Your instructions ▸ Transcribe the entries exactly; images are not part of the copy.

##### The data #####

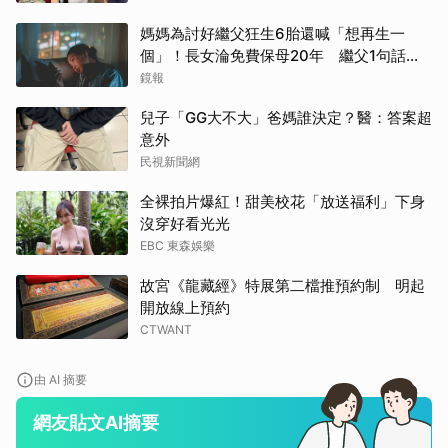
媽媽為討好繼父狂生6胎還喊「想再生一
個」！長女淪免費保母20年 繼父1句話嚇
到逃家
鏡報
兒子「GG大不大」爸媽誰決定？醫：答案超
意外
民視新聞網
全裸拍片爆紅！甜美校花「放送福利」下身
沒穿好看光光
EBC 東森娛樂
故宮《龍藏經》特展第二檔推預約制 明起
開放線上預約
CTWANT
由 AI 摘要
網友貼文AI摘要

#####

Answer box ▸
媽媽為討好繼父狂生6胎還喊「想再生一
個」！長女淪免費保母20年 繼父1句話嚇
到逃家
鏡報
兒子「GG大不大」爸媽誰決定？醫：答案超
意外
民視新聞網
全裸拍片爆紅！甜美校花「放送福利」下身
沒穿好看光光
EBC 東森娛樂
故宮《龍藏經》特展第二檔推預約制 明起
開放線上預約
CTWANT
由 AI 摘要
網友貼文AI摘要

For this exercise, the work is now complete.